Robot-assisted examinations of improvised explosive devices (IEDs) – interview on the DURCHBLICK project

“Explosives or soap?” – researchers at Fraunhofer EMI work on imaging techniques for the examination of potentially dangerous objects

An interview with Dr. Stefan Moser and Victoria Heusinger

As part of the two-year German-Austrian research project DURCHBLICK, Dr. Stefan Moser and Victoria Heusinger are working on robot-assisted examinations of improvised explosive devices (IEDs).

© Fraunhofer EMI
An interview on the project DURCHBLICK with Dr. Stefan Moser (second from the left) and Victoria Heusinger (third from the left).

What are the contents and objectives of the project DURCHBLICK?

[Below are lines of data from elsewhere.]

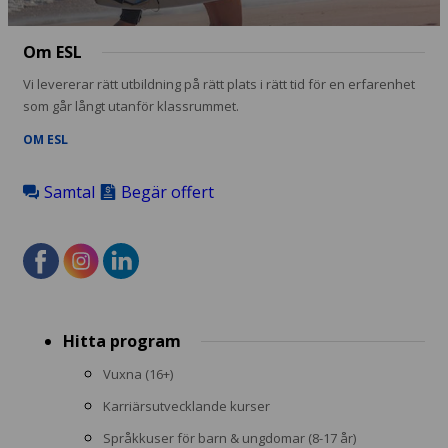
Om ESL
Vi levererar rätt utbildning på rätt plats i rätt tid för en erfarenhet
som går långt utanför klassrummet.
OM ESL
Samtal
Begär offert
Footer
Hitta program
menu
Vuxna (16+)
Karriärsutvecklande kurser
Språkkuser för barn & ungdomar (8-17 år)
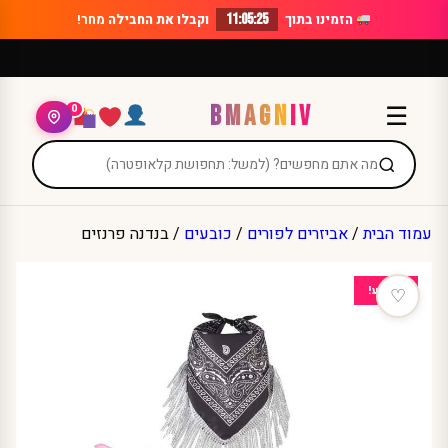
Ski
הזמינו בתוך
11:05:25
וקבלו את החבילה
מחר!
t
conten
BMAGNIV
☰
0
עמוד הבית
/
אביזרים לפורים
/
כובעים
/ בנדנה פרנזים
מבצע!
♡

Moser: The bilateral project DURCHBLICK mainly deals with the robot-assisted application of sensor technologies by task forces to examine potential threats. The motivation for the project is the increasing dissemination of instructions for preparing improvised explosive devices (IEDs) on the internet and the increasing number of incidents where, because of a suspicious object, for example, a station concourse has to be closed. Some of the potential sensor technologies for examining these kinds of objects are not yet mountable on a robot platform and as such remotely controllable by the task force teams. By integrating these technologies on a robot, however, bomb squads will have a better tool to help assess situations of danger. Fraunhofer EMI coordinates this German-Austrian research project besides working on its own research topics. I am the coordinator and Victoria Heusinger is the internal project manager for the EMI research topics.

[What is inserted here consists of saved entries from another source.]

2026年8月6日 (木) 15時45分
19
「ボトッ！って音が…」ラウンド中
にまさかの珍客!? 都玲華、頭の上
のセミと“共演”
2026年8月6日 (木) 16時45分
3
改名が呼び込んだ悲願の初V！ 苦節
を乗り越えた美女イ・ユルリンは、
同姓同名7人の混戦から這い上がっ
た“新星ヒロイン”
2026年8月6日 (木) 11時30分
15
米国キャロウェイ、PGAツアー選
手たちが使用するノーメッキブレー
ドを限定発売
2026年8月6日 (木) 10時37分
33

So, this research is not about the disarmament of explosives but about how to gain information on suspicious objects?

Moser: Exactly. We are working on improving the potential of data generation and processing so that bomb squads have the best possible data basis to work with and plan their next actions.

Heusinger: The gained data can be used as forensic material too, which is used to help identify potential perpetrators after the dangerous object is cleared.

Regarding the name DURCHBLICK (English: looking through something): What exactly are you looking through, and what do you get to see?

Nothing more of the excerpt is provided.